• _Source data_
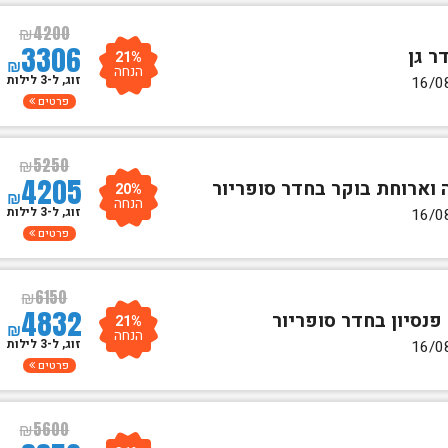
₪
4200
3306
21%
₪
הנחה
זוג, ל-3 לילות
פרטים
₪
5250
4205
20%
₪
הנחה
זוג, ל-3 לילות
פרטים
₪
6150
4832
21%
₪
הנחה
זוג, ל-3 לילות
פרטים
₪
5600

• _What the task requires_
Your answer is an exact copy of the records above, stripped of pictures.

• _Task result_
₪
4200
3306
21%
₪
הנחה
זוג, ל-3 לילות
פרטים
₪
5250
4205
20%
₪
הנחה
זוג, ל-3 לילות
פרטים
₪
6150
4832
21%
₪
הנחה
זוג, ל-3 לילות
פרטים
₪
5600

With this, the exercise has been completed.